Real-World Connections

  • Marketing professionals at companies like Nike and Coca-Cola regularly analyze consumer data to craft advertising campaigns that resonate with specific age groups and cultural segments, using platforms from social media to television.
  • Public health organizations develop PSAs, such as anti-smoking campaigns or vaccination drives, that must carefully consider their target audience and employ ethical persuasive techniques to encourage behavior change.
  • Political campaign managers utilize sophisticated rhetorical strategies and media analysis to persuade voters, often employing targeted messaging across various media channels to appeal to different voter blocs.

Assessment Ideas

Exit Ticket

Provide students with a print advertisement. Ask them to identify one example of ethos, pathos, and logos used in the ad and briefly explain how each element attempts to persuade the viewer.

Discussion Prompt

Pose the question: 'When does persuasive advertising cross the line into manipulation?'. Facilitate a class discussion where students use examples of advertisements to support their arguments about ethical boundaries.

Quick Check

Present students with a short video advertisement. Ask them to write down the primary demographic the ad seems to target and list two specific rhetorical choices (visual, auditory, or linguistic) the advertiser made to appeal to that group.

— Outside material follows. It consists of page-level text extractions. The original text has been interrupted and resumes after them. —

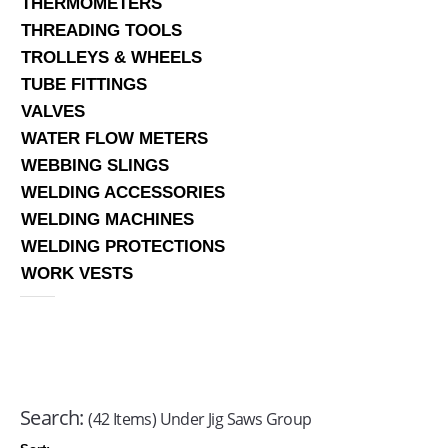
THERMOMETERS
THREADING TOOLS
TROLLEYS & WHEELS
TUBE FITTINGS
VALVES
WATER FLOW METERS
WEBBING SLINGS
WELDING ACCESSORIES
WELDING MACHINES
WELDING PROTECTIONS
WORK VESTS
Search:
(42 Items) Under Jig Saws Group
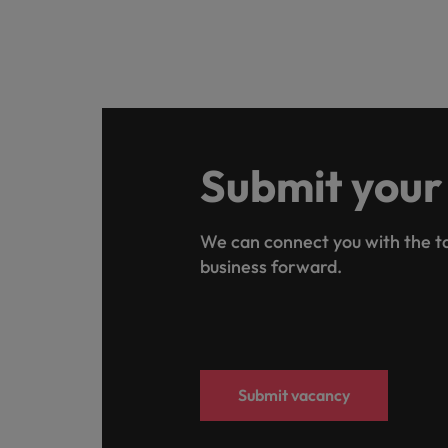
Submit your
We can connect you with the ta
business forward.
Submit vacancy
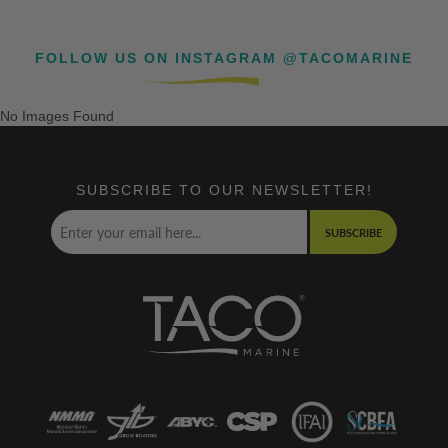
FOLLOW US ON INSTAGRAM @TACOMARINE
No Images Found
SUBSCRIBE TO OUR NEWSLETTER!
SUBSCRIBE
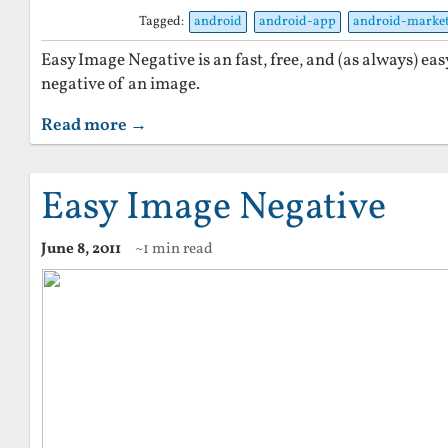
Tagged:
android
android-app
android-marke
Easy Image Negative is an fast, free, and (as always) eas
negative of an image.
Read more →
Easy Image Negative
June 8, 2011
~1 min read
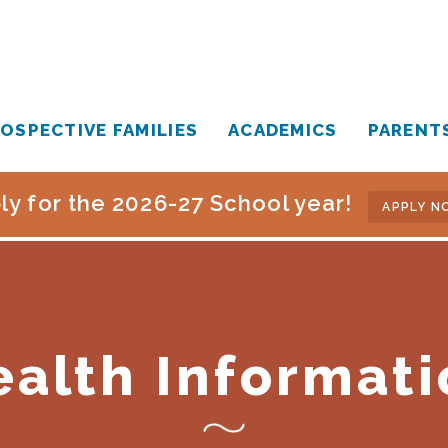
OSPECTIVE FAMILIES
ACADEMICS
PARENT
ly for the 2026-27 School year!
APPLY N
ealth Informati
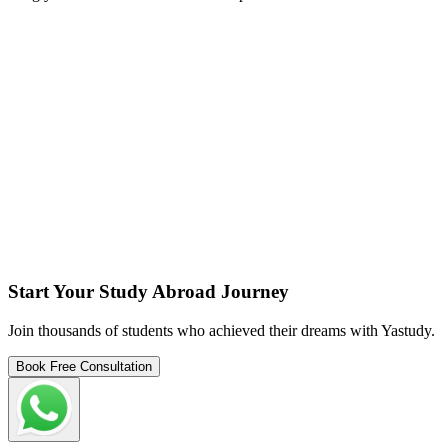
Start Your Study Abroad Journey
Join thousands of students who achieved their dreams with Yastudy.
Book Free Consultation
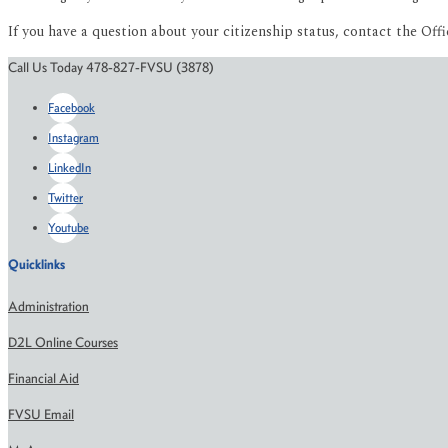
If you have a question about your citizenship status, contact the Offi
Call Us Today 478-827-FVSU (3878)
Facebook
Instagram
LinkedIn
Twitter
Youtube
Quicklinks
Administration
D2L Online Courses
Financial Aid
FVSU Email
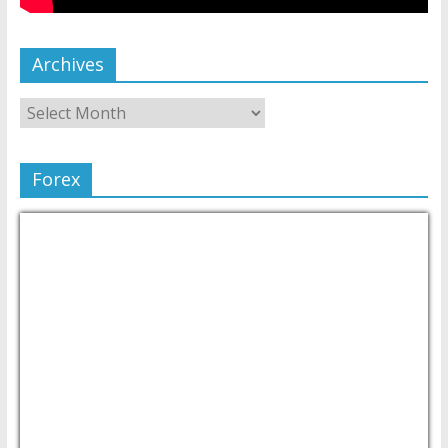
Archives
Forex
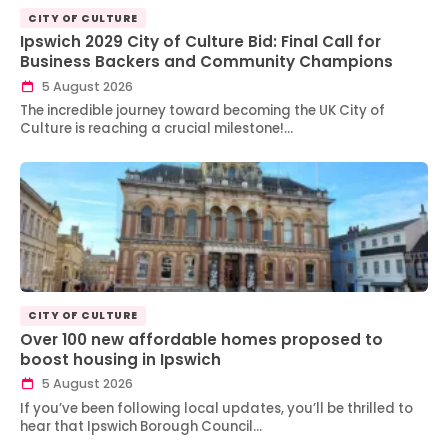
CITY OF CULTURE
Ipswich 2029 City of Culture Bid: Final Call for
Business Backers and Community Champions
5 August 2026
The incredible journey toward becoming the UK City of
Culture is reaching a crucial milestone!…
CITY OF CULTURE
Over 100 new affordable homes proposed to
boost housing in Ipswich
5 August 2026
If you’ve been following local updates, you’ll be thrilled to
hear that Ipswich Borough Council…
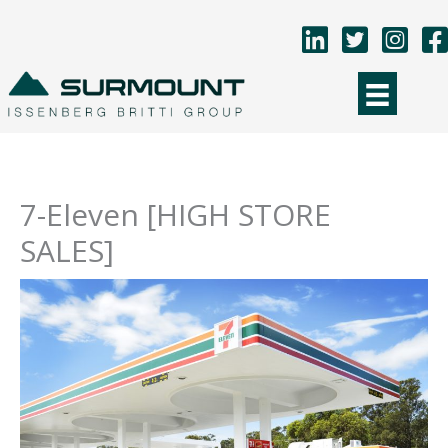
Skip
to
content
7-Eleven [HIGH STORE
SALES]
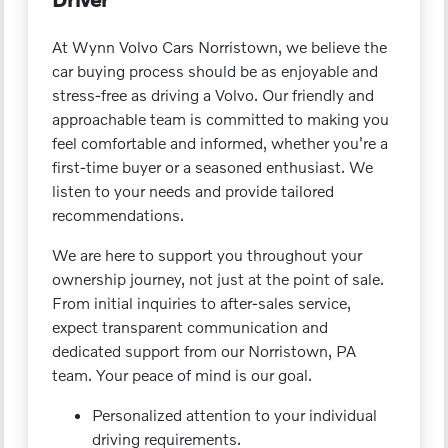
At Wynn Volvo Cars Norristown, we believe the
car buying process should be as enjoyable and
stress-free as driving a Volvo. Our friendly and
approachable team is committed to making you
feel comfortable and informed, whether you're a
first-time buyer or a seasoned enthusiast. We
listen to your needs and provide tailored
recommendations.
We are here to support you throughout your
ownership journey, not just at the point of sale.
From initial inquiries to after-sales service,
expect transparent communication and
dedicated support from our Norristown, PA
team. Your peace of mind is our goal.
Personalized attention to your individual
driving requirements.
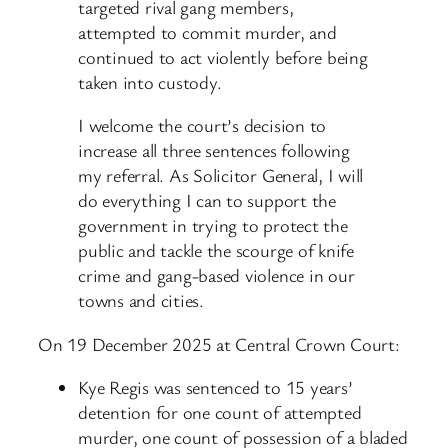
targeted rival gang members,
attempted to commit murder, and
continued to act violently before being
taken into custody.
I welcome the court’s decision to
increase all three sentences following
my referral. As Solicitor General, I will
do everything I can to support the
government in trying to protect the
public and tackle the scourge of knife
crime and gang-based violence in our
towns and cities.
On 19 December 2025 at Central Crown Court:
Kye Regis was sentenced to 15 years’
detention for one count of attempted
murder, one count of possession of a bladed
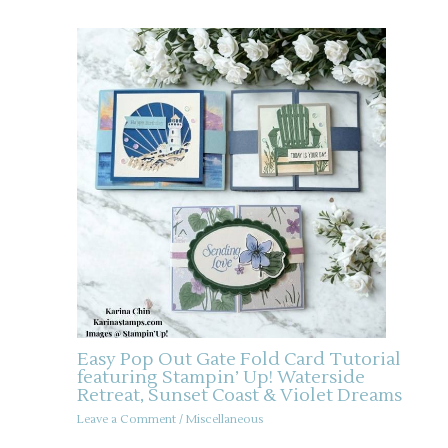
Easy Pop Out Gate Fold Card Tutorial
featuring Stampin’ Up! Waterside
Retreat, Sunset Coast & Violet Dreams
Leave a Comment
/
Miscellaneous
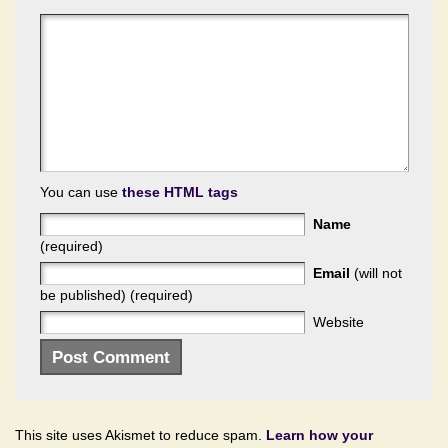
You can use
these HTML tags
Name
(required)
Email
(will not
be published) (required)
Website
This site uses Akismet to reduce spam.
Learn how your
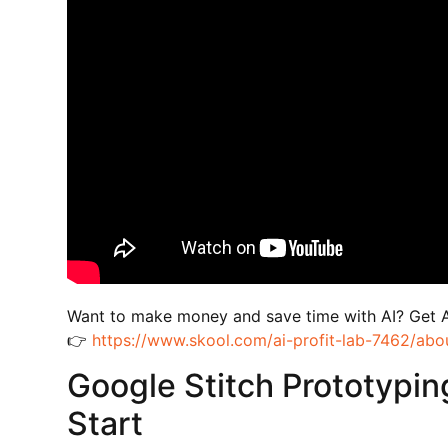
Want to make money and save time with AI? Get 
👉
https://www.skool.com/ai-profit-lab-7462/abo
Google Stitch Prototypin
Start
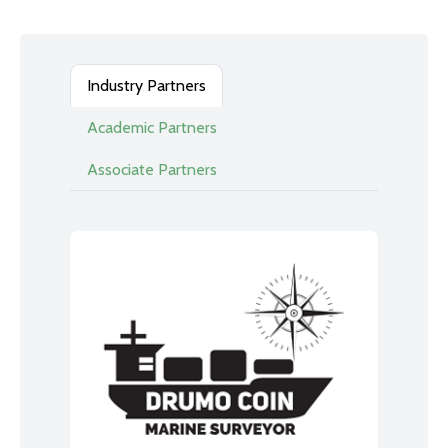
Industry Partners
Academic Partners
Associate Partners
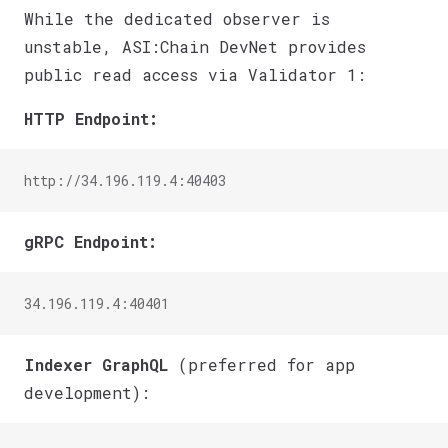
While the dedicated observer is
unstable, ASI:Chain DevNet provides
public read access via Validator 1:
HTTP Endpoint:
http://34.196.119.4:40403
gRPC Endpoint:
34.196.119.4:40401
Indexer GraphQL
(preferred for app
development):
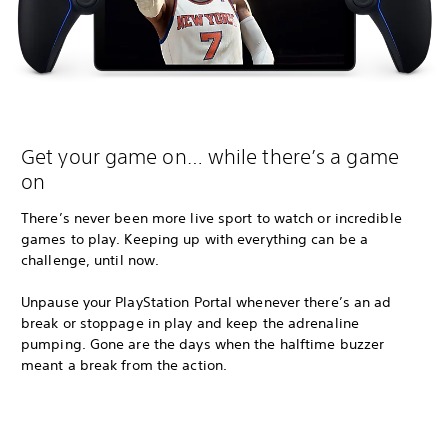
Get your game on… while there’s a game
on
There’s never been more live sport to watch or incredible
games to play. Keeping up with everything can be a
challenge, until now.
Unpause your PlayStation Portal whenever there’s an ad
break or stoppage in play and keep the adrenaline
pumping. Gone are the days when the halftime buzzer
meant a break from the action.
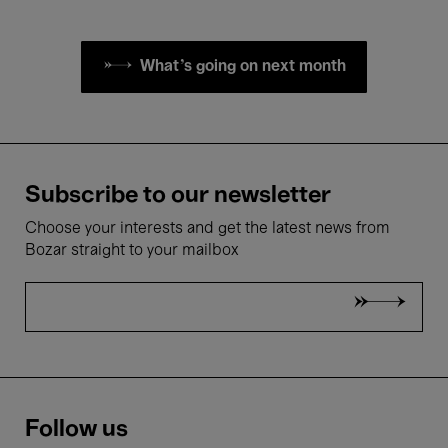
What's going on next month
Subscribe to our newsletter
Choose your interests and get the latest news from
Bozar straight to your mailbox
Follow us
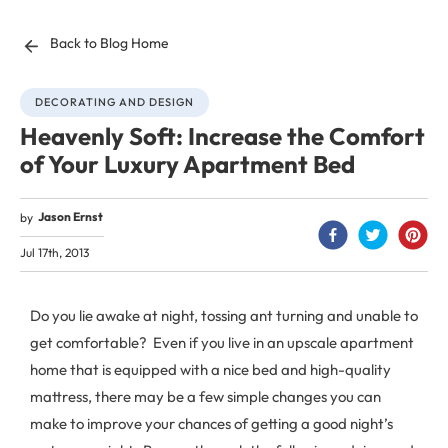
Back to Blog Home
DECORATING AND DESIGN
Heavenly Soft: Increase the Comfort
of Your Luxury Apartment Bed
Jason Ernst
by
Jul 17th, 2013
Do you lie awake at night, tossing ant turning and unable to
get comfortable? Even if you live in an upscale apartment
home that is equipped with a nice bed and high-quality
mattress, there may be a few simple changes you can
make to improve your chances of getting a good night’s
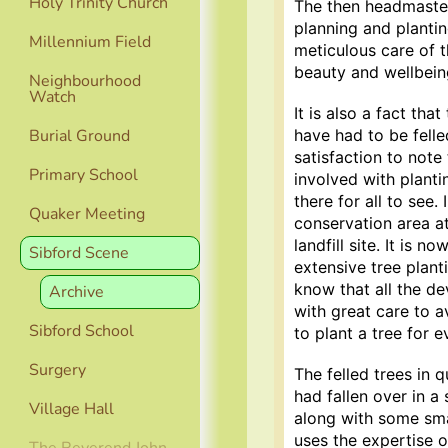
Holy Trinity Church
The then headmaster’
planning and planti
Millennium Field
meticulous care of 
beauty and wellbeing
Neighbourhood
Watch
It is also a fact th
have had to be felle
Burial Ground
satisfaction to note
Primary School
involved with plant
there for all to see.
Quaker Meeting
conservation area a
landfill site. It is 
Sibford Scene
extensive tree plant
know that all the d
Archive
with great care to a
Sibford School
to plant a tree for 
Surgery
The felled trees in 
had fallen over in a 
Village Hall
along with some sma
uses the expertise o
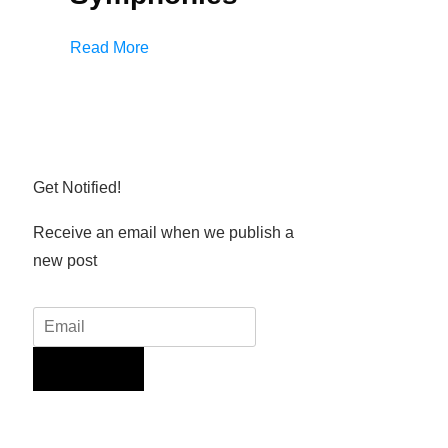
Read More
Get Notified!
Receive an email when we publish a
new post
Sign Up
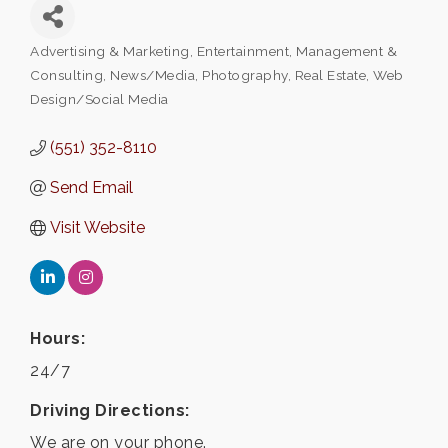
Advertising & Marketing
Entertainment
Management &
Categories
Consulting
News/Media
Photography
Real Estate
Web
Design/Social Media
(551) 352-8110
Send Email
Visit Website
Hours:
24/7
Driving Directions:
We are on your phone.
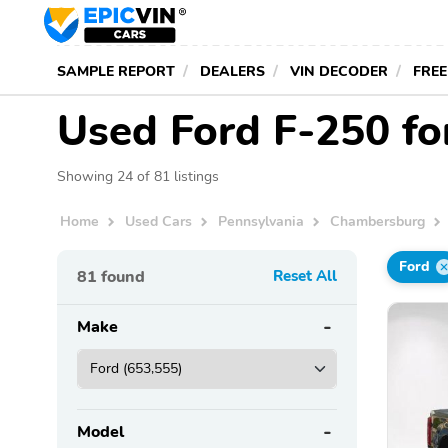
SAMPLE REPORT
DEALERS
VIN DECODER
FREE
Used Ford F-250 fo
Showing 24 of 81 listings
Home
Used Cars
Pennsylvania
Chambersburg
Ford
81
found
Reset All
Make
Model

Frequently Asked Questions

How do advertisers use ethos, pathos, and logos to target specific demographics?
Advertisers research their target demographic's values, fears, and aspirations, then calibrate which appeal to foreground. Ads targeting young adults often lean on social belonging (pathos). Ads for financial products use expert testimony (ethos). Ads for health supplements cite studies (logos). Effective campaigns usually blend all three, adjusting the balance based on what the specific audience is most likely to respond to.
What are common psychological tactics in advertising beyond the classical appeals?
Common tactics include scarcity messaging ('limited time offer'), social proof (crowds of satisfied customers), anchoring (presenting a high price first to make the actual price feel reasonable), the mere exposure effect (brand repetition building familiarity), and fear appeals (exaggerating risk to drive a purchase). These often operate below conscious awareness, which is exactly why rhetorical frameworks help make them visible.
How do I write a rhetorical analysis of a television commercial?
Start with the implicit or explicit claim the ad makes. Identify the primary audience. Then analyze how ethos is established (who speaks, what credentials or familiarity they signal), how pathos operates (music, imagery, pacing, word choice), and how logos is invoked (data, demonstrations, comparisons). Note what the ad omits as carefully as what it includes -- selective presentation is often where the real argument lies.
How does active learning help students understand advertising rhetoric more deeply?
Creating an ad forces students to make every rhetorical choice deliberately, which builds analytical depth you cannot get from analysis alone. When students have to justify to skeptical peers why they chose a particular image, spokesperson, or claim structure, they internalize connections between rhetorical theory and real persuasive effect in ways that transfer to analyzing ads they did not make.